In buona sostanza, se per pagare la retta scolastica di una “scuola paritaria” del proprio figlio un lavoratore spende 4.500,00 euro annui del proprio reddito netto, corrispondenti a circa 8.000,00 euro del proprio reddito lordo e a circa 11.000,00 euro di costo aziendale, con il sistema del “welfare” l’azienda può pagare direttamente la scuola del figlio del lavoratore (ex art. 51, comma 2, lett. f-bis T.U.I.R.) ovvero rimborsare al medesimo il costo sostenuto per la retta scolastica sostenendo un costo di 4.500,00 euro; e potrebbe persino pagare al lavoratore due rette scolastiche all’anno (ove il medesimo avesse due figli) conseguendo comunque un risparmio del costo aziendale (nel caso ipotizzato di 2.000,00 euro). Lo stesso sistema potrebbe attuarsi per le altre prestazioni e servizi di sopra indicati.
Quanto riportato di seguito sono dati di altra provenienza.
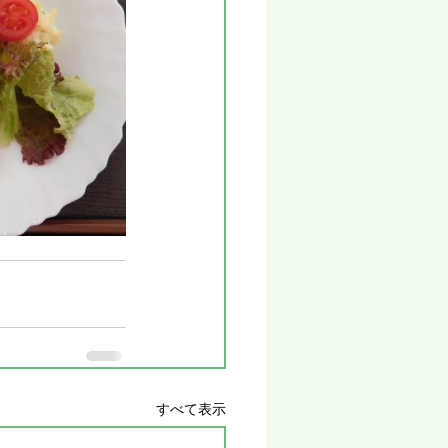
すべて表示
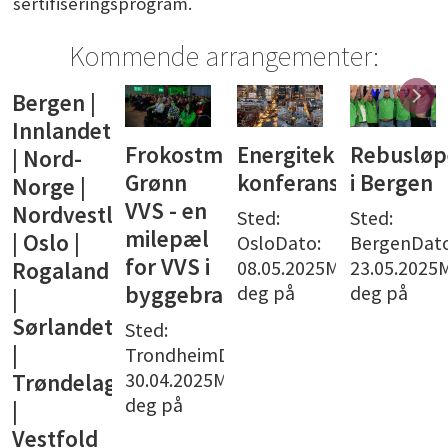
sertifiseringsprogram.
Kommende arrangementer:
Bergen |
Innlandet
Frokostmøte:
Energiteknisk
Rebusløp
| Nord-
Grønn
konferanse
i Bergen
Norge |
VVS - en
Nordvestlandet
Sted:
Sted:
milepæl
| Oslo |
OsloDato:
BergenDato
for VVS i
08.05.2025Meld
23.05.2025
Rogaland
deg på
deg på
byggebransjen
|
Sørlandet
Sted:
|
TrondheimDato:
30.04.2025Meld
Trøndelag
deg på
|
Vestfold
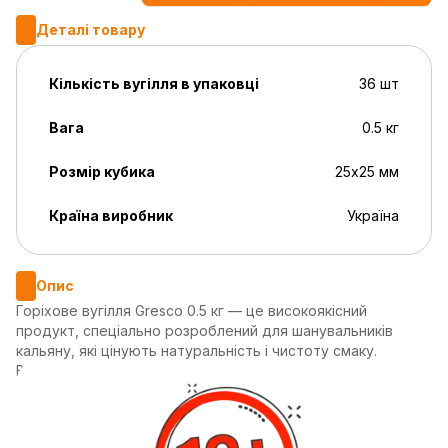
Деталі товару
Кількість вугілля в упаковці
36 шт
Вага
0.5 кг
Розмір кубика
25х25 мм
Країна виробник
Україна
Опис
Горіхове вугілля Gresco 0.5 кг — це високоякісний
продукт, спеціально розроблений для шанувальників
кальяну, які цінують натуральність і чистоту смаку.
Виготовлене в Україні зі 100% натуральної шкаралупи
волоського горіха, це вугілля відзначається своєю
екологічністю та високою якістю. Gresco забезпечує
тривалий час горіння, чистий смак і мінімальну кількість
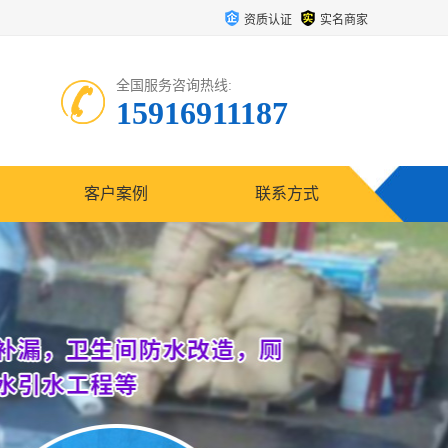
资质认证
实名商家
全国服务咨询热线:
15916911187
客户案例
联系方式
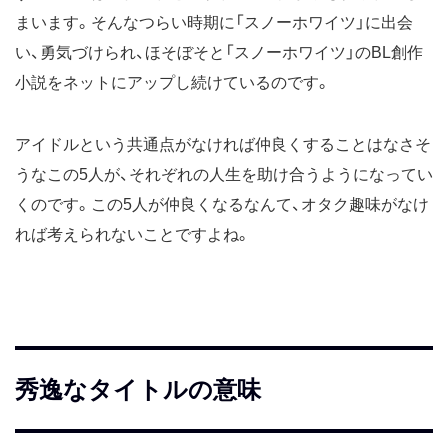
まいます。そんなつらい時期に「スノーホワイツ」に出会
い、勇気づけられ、ほそぼそと「スノーホワイツ」のBL創作
小説をネットにアップし続けているのです。
アイドルという共通点がなければ仲良くすることはなさそ
うなこの5人が、それぞれの人生を助け合うようになってい
くのです。この5人が仲良くなるなんて、オタク趣味がなけ
れば考えられないことですよね。
秀逸なタイトルの意味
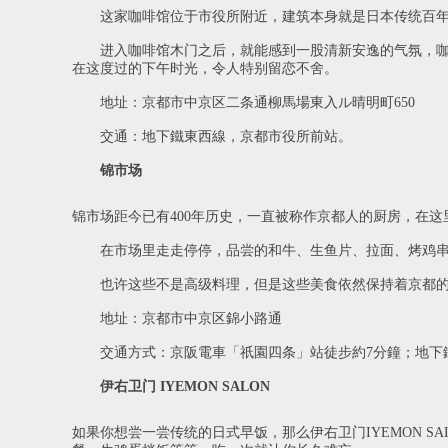
这家咖啡馆位于市役所附近，建筑本身就是日本传统百年町
进入咖啡馆木门之后，就能感到一股清新安逸的气氛，咖啡
在这度过的下午时光，令人特别留恋不舍。
地址：京都市中京区二条通柳馬場東入ル晴明町650
交通：地下鐵東西線，京都市役所前站。
锦市场
锦市场距今已有400年历史，一直被称作京都人的厨房，在
在市场里走走停停，品尝的和牛、生鱼片、拉面、烤鸡串等
也许这些不是高级料理，但是这些美食依然保持着京都的精
地址：京都市中京区錦小路通
交通方式：京阪電車「祇園四条」站徒步約7分鐘；地下鐵
伊右卫门 IYEMON SALON
如果你想尝一尝传统的日式早饭，那么伊右卫门IYEMON SAL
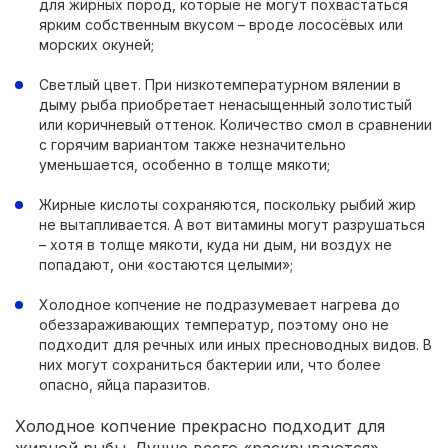
для жирных пород, которые не могут похвастаться
ярким собственным вкусом – вроде лососёвых или
морских окуней;
Светлый цвет. При низкотемпературном вялении в
дыму рыба приобретает ненасыщенный золотистый
или коричневый оттенок. Количество смол в сравнении
с горячим вариантом также незначительно
уменьшается, особенно в толще мякоти;
Жирные кислоты сохраняются, поскольку рыбий жир
не вытапливается. А вот витамины могут разрушаться
– хотя в толще мякоти, куда ни дым, ни воздух не
попадают, они «остаются целыми»;
Холодное копчение не подразумевает нагрева до
обеззараживающих температур, поэтому оно не
подходит для речных или иных пресноводных видов. В
них могут сохраниться бактерии или, что более
опасно, яйца паразитов.
Холодное копчение прекрасно подходит для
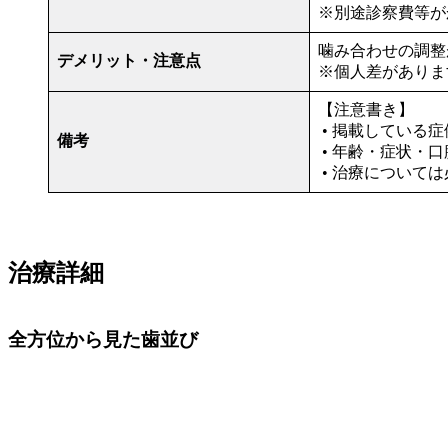
※別途診察費等が
噛み合わせの調整
デメリット・注意点
※個人差がありま
【注意書き】
• 掲載している
備考
• 年齢・症状・
• 治療について
治療詳細
全方位から見た歯並び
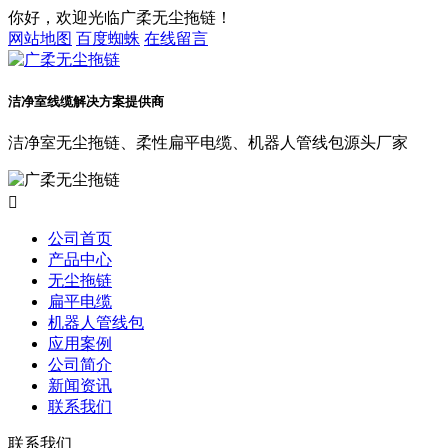
你好，欢迎光临广柔无尘拖链！
网站地图
百度蜘蛛
在线留言
洁净室线缆解决方案提供商
洁净室无尘拖链、柔性扁平电缆、机器人管线包源头厂家

公司首页
产品中心
无尘拖链
扁平电缆
机器人管线包
应用案例
公司简介
新闻资讯
联系我们
联系我们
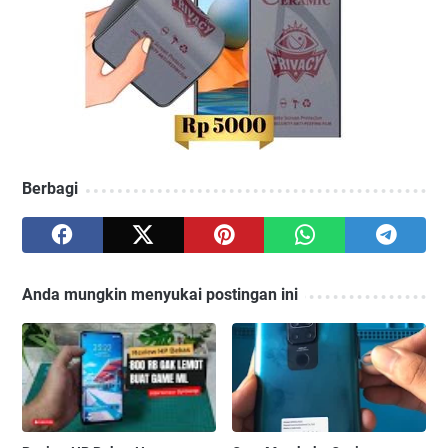
Berbagi
Anda mungkin menyukai postingan ini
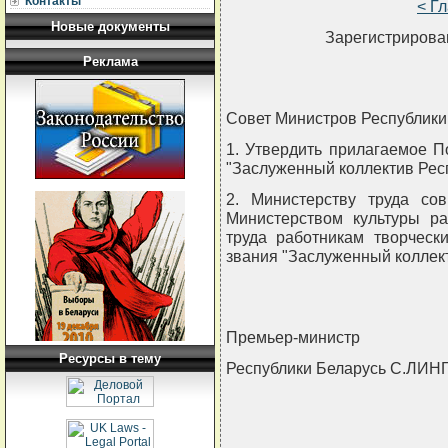
Контакты
< Г
Новые документы
Зарегистрирован
Реклама
Совет Министров Республи
1. Утвердить прилагаемое 
"Заслуженный коллектив Рес
2. Министерству труда со
Министерством культуры р
труда работникам творческ
звания "Заслуженный коллект
Премьер-министр
Ресурсы в тему
Республики Беларусь С.ЛИН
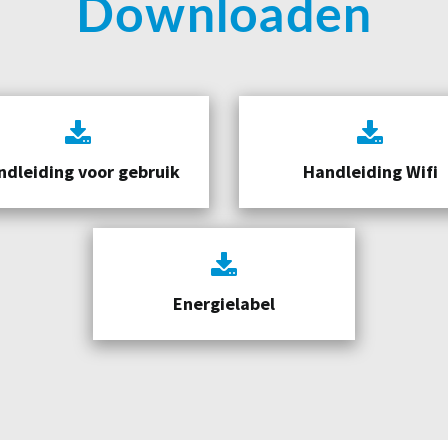
Downloaden
ndleiding voor gebruik
Handleiding Wifi
Energielabel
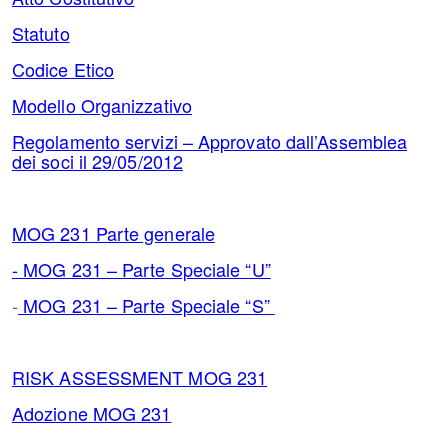
Statuto
Codice Etico
Modello Organizzativo
Regolamento servizi – Approvato dall’Assemblea
dei soci il 29/05/2012
MOG 231 Parte generale
- MOG 231 – Parte Speciale “U”
-
MOG 231 – Parte Speciale “S”
RISK ASSESSMENT MOG 231
Adozione MOG 231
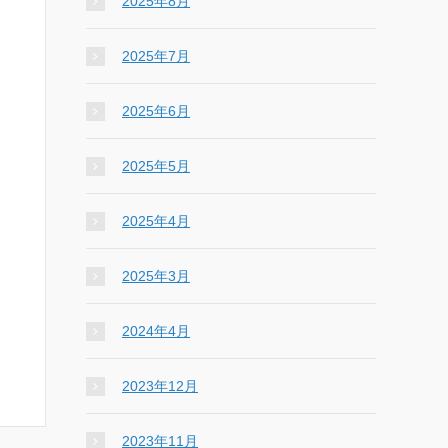
2025年8月
2025年7月
2025年6月
2025年5月
2025年4月
2025年3月
2024年4月
2023年12月
2023年11月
Si segnala peraltro che sono ormai numerose le aziende specializzate nell’attuazione e nello sviluppo di piattaforme welfare che consentono la gestione del sistema con portali di semplice utilizzo e con costi notevolmente contenuti. La ratio di tale strumento non è riconducibile soltanto alla riduzione del costo del lavoro, ma anche all’avvicinamento delle aziende ai lavoratori in una logica di collaborazione e di attenzione al welfare, come risulta dai lavori preparatori della Legge e come viene attuato positivamente da tempo dai più avanzati Paesi europei, realizzando così un clima aziendale più sereno (cfr. sul punto L. Pesenti “il welfare in azienda. Imprese smart e benessere dei lavoratori”).
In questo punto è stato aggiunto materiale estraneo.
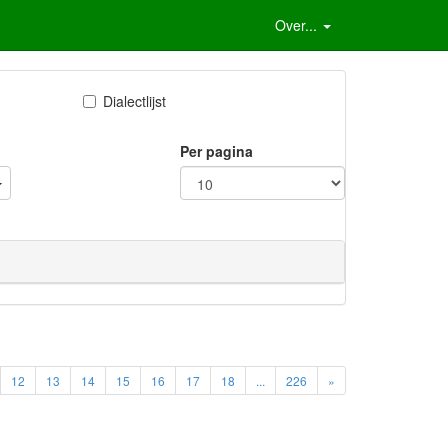
Over...
Dialectlijst
Per pagina
12
13
14
15
16
17
18
...
226
»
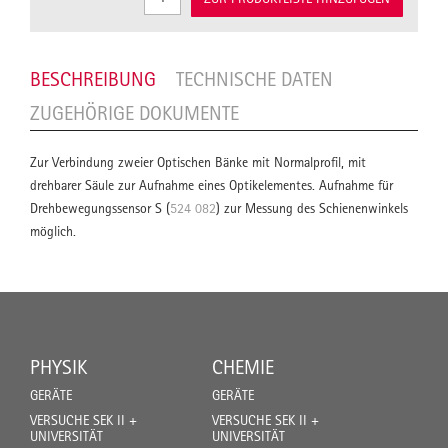
BESCHREIBUNG
TECHNISCHE DATEN
ZUGEHÖRIGE DOKUMENTE
Zur Verbindung zweier Optischen Bänke mit Normalprofil, mit
drehbarer Säule zur Aufnahme eines Optikelementes. Aufnahme für
Drehbewegungssensor S (
524 082
) zur Messung des Schienenwinkels
möglich.
PHYSIK
CHEMIE
GERÄTE
GERÄTE
VERSUCHE SEK II +
VERSUCHE SEK II +
UNIVERSITÄT
UNIVERSITÄT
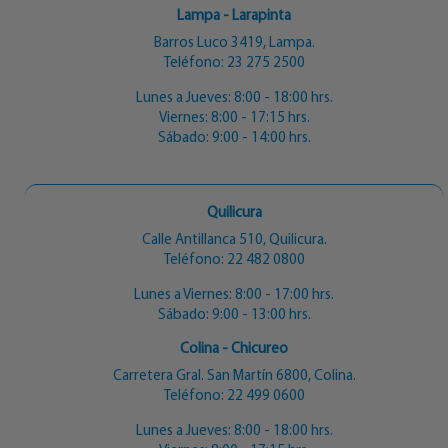
Lampa - Larapinta
Barros Luco 3419, Lampa.
Teléfono:
23 275 2500
Lunes a Jueves: 8:00 - 18:00 hrs.
Viernes: 8:00 - 17:15 hrs.
Sábado: 9:00 - 14:00 hrs.
Quilicura
Calle Antillanca 510, Quilicura.
Teléfono:
22 482 0800
Lunes a Viernes: 8:00 - 17:00 hrs.
Sábado: 9:00 - 13:00 hrs.
Colina - Chicureo
Carretera Gral. San Martín 6800, Colina.
Teléfono:
22 499 0600
Lunes a Jueves: 8:00 - 18:00 hrs.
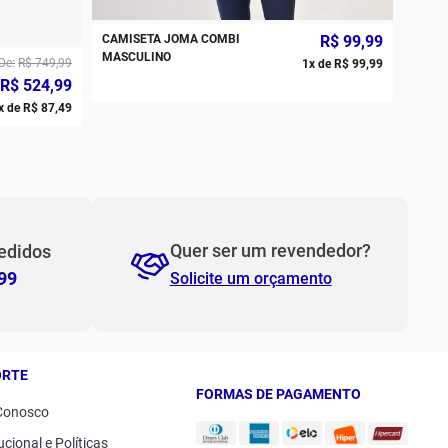
CAMISETA JOMA COMBI
R$
99
,
99
PP
P
MASCULINO
De
R$
749
,
99
1
x de
R$
99
,
99
R$
524
,
99
M
G
x de
R$
87
,
49
GG
2GG/3G
Quer ser um revendedor?
edidos
99
Solicite um orçamento
ORTE
FORMAS DE PAGAMENTO
Conosco
ucional e Políticas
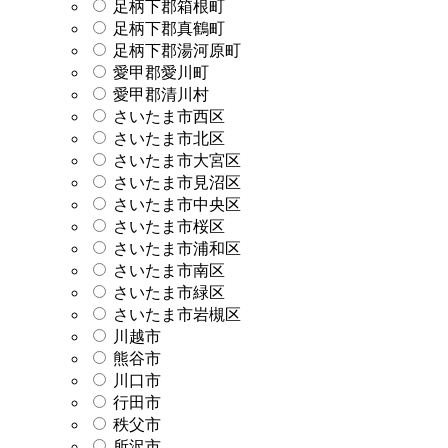
足柄下郡箱根町
足柄下郡真鶴町
足柄下郡湯河原町
愛甲郡愛川町
愛甲郡清川村
さいたま市西区
さいたま市北区
さいたま市大宮区
さいたま市見沼区
さいたま市中央区
さいたま市桜区
さいたま市浦和区
さいたま市南区
さいたま市緑区
さいたま市岩槻区
川越市
熊谷市
川口市
行田市
秩父市
所沢市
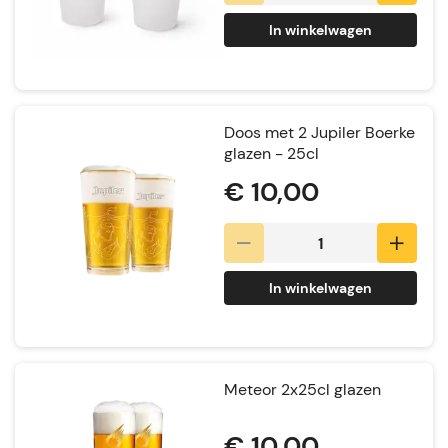
In winkelwagen
Doos met 2 Jupiler Boerke
glazen - 25cl
€ 10,00
In winkelwagen
Meteor 2x25cl glazen
€ 10,00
In questo contesto, finalizzato a ricercare dinamiche di cooperazione più che di contrapposizione tra aziende e lavoratori, è frequente che vengano coinvolte le Organizzazioni sindacali, anche se ciò non è strettamente necessario al fine della attuazione del sistema welfare. È invece necessario il coinvolgimento delle Organizzazioni sindacali laddove le aziende vogliano “convertire” in welfare aziendale i bonus e i premi corrisposti annualmente ai dipendenti o a categorie di dipendenti più meritevoli.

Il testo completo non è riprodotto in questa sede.